*** Block opens ***

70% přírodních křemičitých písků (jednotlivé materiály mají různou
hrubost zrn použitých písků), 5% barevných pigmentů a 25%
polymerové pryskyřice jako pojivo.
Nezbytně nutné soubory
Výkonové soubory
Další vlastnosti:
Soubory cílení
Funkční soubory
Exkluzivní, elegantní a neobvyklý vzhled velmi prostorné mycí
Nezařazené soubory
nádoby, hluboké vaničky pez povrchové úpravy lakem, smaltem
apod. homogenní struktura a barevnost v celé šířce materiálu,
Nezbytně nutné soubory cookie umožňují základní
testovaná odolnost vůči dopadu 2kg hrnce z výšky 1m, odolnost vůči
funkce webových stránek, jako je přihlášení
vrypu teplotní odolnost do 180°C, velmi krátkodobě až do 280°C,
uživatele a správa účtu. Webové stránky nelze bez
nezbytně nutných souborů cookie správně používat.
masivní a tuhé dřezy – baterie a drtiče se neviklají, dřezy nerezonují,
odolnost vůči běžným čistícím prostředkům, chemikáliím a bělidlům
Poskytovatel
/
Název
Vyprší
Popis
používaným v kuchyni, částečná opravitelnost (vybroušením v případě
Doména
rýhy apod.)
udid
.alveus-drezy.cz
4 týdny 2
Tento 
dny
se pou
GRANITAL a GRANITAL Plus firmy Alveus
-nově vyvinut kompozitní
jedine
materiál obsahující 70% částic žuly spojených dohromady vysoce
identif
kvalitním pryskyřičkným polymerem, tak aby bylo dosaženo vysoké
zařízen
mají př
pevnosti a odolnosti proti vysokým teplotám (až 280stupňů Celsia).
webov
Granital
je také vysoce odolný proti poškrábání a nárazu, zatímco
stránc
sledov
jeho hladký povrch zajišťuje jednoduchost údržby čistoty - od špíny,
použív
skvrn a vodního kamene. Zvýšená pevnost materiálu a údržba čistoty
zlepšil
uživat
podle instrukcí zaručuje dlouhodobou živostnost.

*** Block closes ***

Try it: Exactly one number is the answer: how many lines of the entries contain the string "jako".

Task response: 2